In 1885 Bishop Henry Cosgrove assigned the Rev. James Davis as the pastor. He was an Irish immigrant who came to the Dubuque Diocese shortly after his ordination in 1878. At the time, St. Joseph's in Parnell was a mission to St. Michael's, and Davis built both the school and church there. He also built the front part of the present rectory in Holbrook. Four years later he was transferred to St. Margaret's Cathedral in Davenport. He would be the cathedral's rector and direct the construction of the new Sacred Heart Cathedral. The people of Holbrook considered the transfer a demotion seeing as St. Margaret's was a smaller parish. Father Davis went on to become coadjutor bishop in 1904 and then Bishop of Davenport in 1906.

As the 20th century progressed the rural population of Iowa decreased, and the Holbrook area was no different. Toward the end of the century St. Michael's was clustered with other parishes in the area and served by a single priest. Finally, on March 28, 1996, Bishop William Franklin announced in The Catholic Messenger that St. Michael's would close by the end of June. In a little over a century St. Michael's went from being “the largest and best parish in the diocese” to closing. Rev. Richard Okumu of St. Peter's parish in Cosgrove was placed in charge of pastoral management for corporate affairs. The parish buildings were sold to the Friends of St. Michael's, who are now responsible for their upkeep.

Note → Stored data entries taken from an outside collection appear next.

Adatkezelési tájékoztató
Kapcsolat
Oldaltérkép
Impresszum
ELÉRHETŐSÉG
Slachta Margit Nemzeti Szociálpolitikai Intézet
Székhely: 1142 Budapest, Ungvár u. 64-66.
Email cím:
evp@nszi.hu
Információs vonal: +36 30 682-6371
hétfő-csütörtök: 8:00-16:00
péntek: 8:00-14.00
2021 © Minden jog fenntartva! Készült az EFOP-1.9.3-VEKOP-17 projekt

==Ancient Order of Hibernians Hall==
The Hibernian Hall was built in 1899 by the local chapter of the Ancient Order of Hibernians. It was deeded to the parish corporation in 1948 and was renamed St. Michael's Parish Hall. It is a 1½-story frame structure that sits to the west of the church. The building is covered in clapboard and it is capped with a gableed roof. The round-arch windows that mimic those of the church are surrounded by drip molds. There is an odd-placed rectangular window above and to one side of the entrance. It appears in an early photo of the structure, but it may not be original.